Wednesday, December 24, 2008

Is Journalism the Terri Schiavo of American Business?

Being away on vacation was really good for several things, including forgetting about how utterly our economy is in the toilet. For a little more than a week, I could just put out of my mind the seemingly unending string of bad news about the media that has been coming along, including one report that I saw suggesting that the New York Times is increasingly likely to declare bankruptcy next year, which is something, if it happens, that will absolutely send shockwaves around the world. We all know "Pinch" Sulzberger is borrowing against the company's ownershp stake in its new tower to service the company's debt, so already they're on the precipice. Scarily enough, Rupert salivates. Imagine him owning the Wall Street Journal and the Times! That's the thing he wants, kids.
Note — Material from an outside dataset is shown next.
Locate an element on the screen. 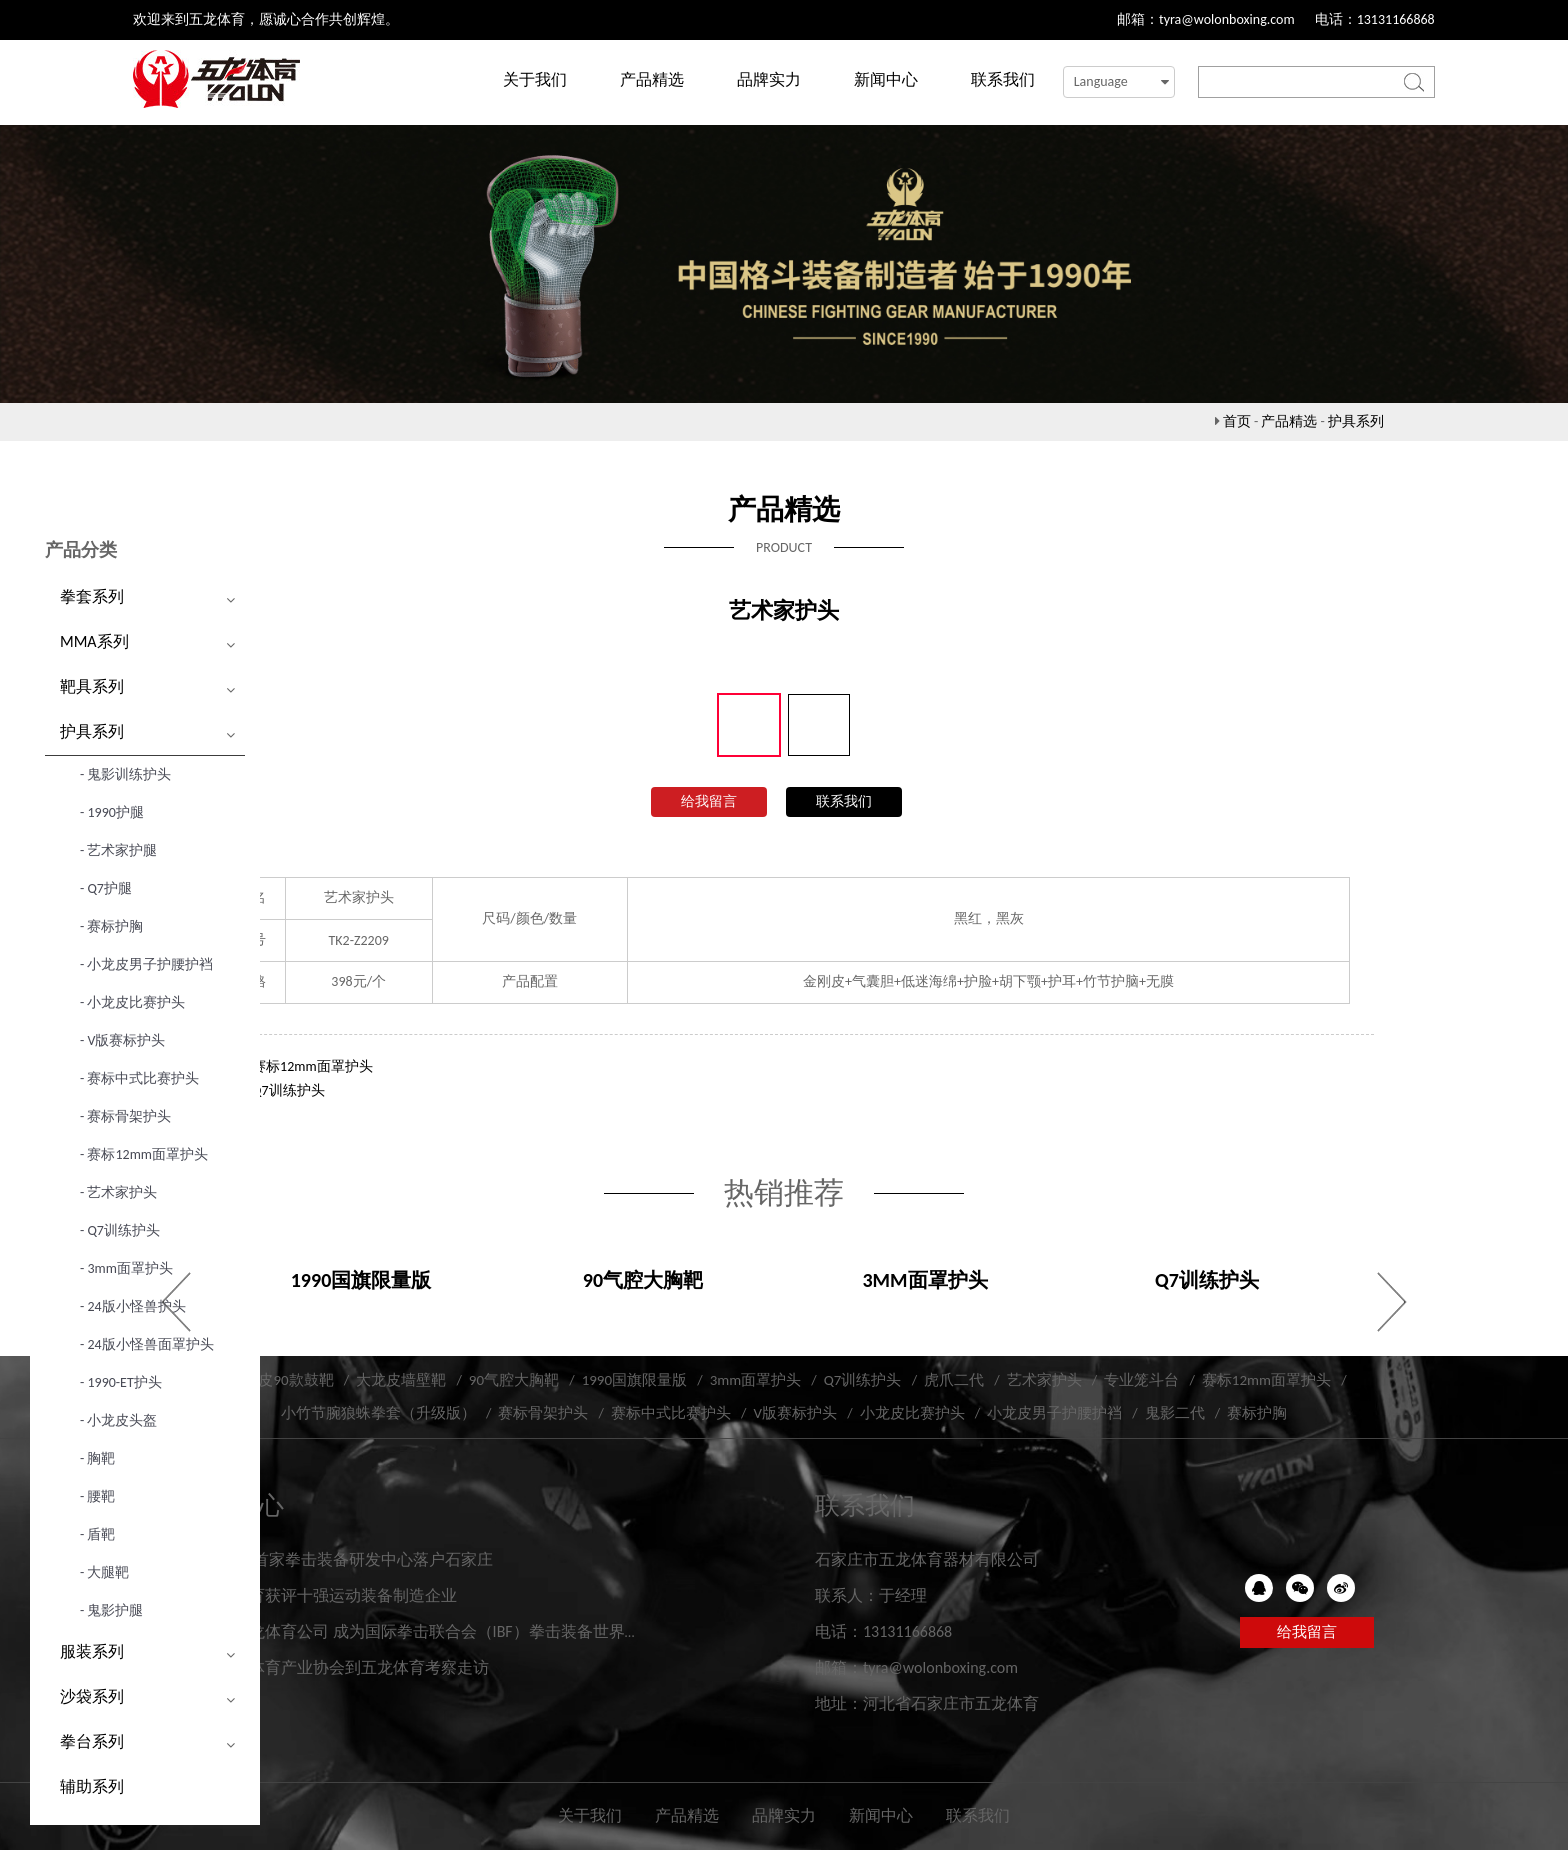  - V版赛标护头 is located at coordinates (122, 1040).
Well, anyway, here are some links to stories that are bringing me, however sadly, back to this thing we call earth. Sorry to be a big Debbie Downer on the eve of the birth of Christ, but who'll disagree that we need something like the Second Coming at this point to really save American journalism?

Washington Post, Baltimore Sun to Begin Sharing Some News Content
Betcha $10 this will include arts coverage in 2009.

Wenner of Discontent
"The latest round of cuts, which came Friday, marked the second time this month that Wenner Media has shed jobs. On Dec. 10, Wenner laid off four people in the editorial department, which now stands at 40 people."

Non-Profit Model for Newspapers May Be the Answer
There are two salient bits here. The first is what, for this story, functions as the dek:

"Before newspaper owners whittle their newsrooms and their product down to nothing, they owe it to themselves, their employees, their still-loyal readers and their communities -- not to mention their shareholders -- to try the not-for-profit route."

But the second is more intriguing, if worrisome, buried within the body of the story:
"Not-for-profit, tax-exempt. No longer dependent on commercial advertisers. A brave new world!

These not-for-profits would be supported by corporate sponsorships and by contributions from foundations and public-spirited citizens who care about the community and who understand how it would be diminished by the loss of its newspapers."